Последнее реальное практическое дело, которое завершает рассказ Зыкова о его судьбе и которое — подчеркнем это особо — опровергает его слова, — это убийство старика-отшельника.

Зыков руководствуется в своих действиях мотивами политическими (хотя нередко и говорит — опять-таки говорит! — неприязненно о политике вообще). Он убивает старика потому, что тот «с начала революции бубнил против ее». «Теперь стал на всю округу известен, к нему издали, верст за сто приходят, советы дает, рассказывает, что в Москве разбойники и неверы командуют, и всю чепуху, как заведено; сопротивляться велит». Содержание отшельнических проповедей, в данном случае, как видим, совсем иное, чем у Савела Пильщика.

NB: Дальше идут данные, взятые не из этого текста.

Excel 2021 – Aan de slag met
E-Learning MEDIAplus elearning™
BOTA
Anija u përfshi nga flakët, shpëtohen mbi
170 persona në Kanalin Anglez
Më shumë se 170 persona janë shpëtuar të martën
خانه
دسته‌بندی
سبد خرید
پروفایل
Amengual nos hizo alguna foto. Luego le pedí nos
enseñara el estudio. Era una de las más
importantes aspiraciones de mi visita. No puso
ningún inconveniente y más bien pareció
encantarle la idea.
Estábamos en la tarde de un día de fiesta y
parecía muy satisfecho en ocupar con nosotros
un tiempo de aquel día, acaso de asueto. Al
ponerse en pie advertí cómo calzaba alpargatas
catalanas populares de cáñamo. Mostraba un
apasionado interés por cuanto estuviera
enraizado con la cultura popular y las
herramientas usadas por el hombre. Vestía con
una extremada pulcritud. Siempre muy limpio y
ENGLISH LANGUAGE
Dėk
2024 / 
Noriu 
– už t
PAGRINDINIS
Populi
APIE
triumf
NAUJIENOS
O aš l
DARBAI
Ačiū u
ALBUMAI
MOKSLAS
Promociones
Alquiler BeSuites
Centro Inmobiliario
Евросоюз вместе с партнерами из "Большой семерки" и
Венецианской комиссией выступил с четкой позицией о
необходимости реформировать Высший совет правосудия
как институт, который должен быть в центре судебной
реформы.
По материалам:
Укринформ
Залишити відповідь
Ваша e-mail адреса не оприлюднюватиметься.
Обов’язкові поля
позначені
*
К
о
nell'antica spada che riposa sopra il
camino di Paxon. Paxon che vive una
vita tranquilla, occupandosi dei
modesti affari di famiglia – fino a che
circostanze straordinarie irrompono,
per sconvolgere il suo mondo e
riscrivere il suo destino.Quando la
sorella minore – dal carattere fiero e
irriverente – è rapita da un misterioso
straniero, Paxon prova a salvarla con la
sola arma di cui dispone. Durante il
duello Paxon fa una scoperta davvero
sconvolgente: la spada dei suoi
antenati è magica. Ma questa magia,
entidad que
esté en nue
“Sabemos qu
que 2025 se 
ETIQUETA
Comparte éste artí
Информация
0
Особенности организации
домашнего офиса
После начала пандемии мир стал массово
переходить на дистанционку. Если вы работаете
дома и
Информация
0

Как бы должен был поступить Зыков и любой человек на его месте, если он действительно руководствовался теорией «упрощения»? Проще всего ему было сделать вид, что он не знает о вредоносной деятельности отшельника, и не брать на себя ответственности за убийство. Но убеждения заставляют его поступить иначе, а отстаивание убеждений, как известно, всегда подразумевает отнюдь не упрощение, а усложнение собственной жизни.

Если Савел Пильщик выступал против всякой государственности, то убитый старец из «Рассказа о необыкновенном» — против государственности революционной.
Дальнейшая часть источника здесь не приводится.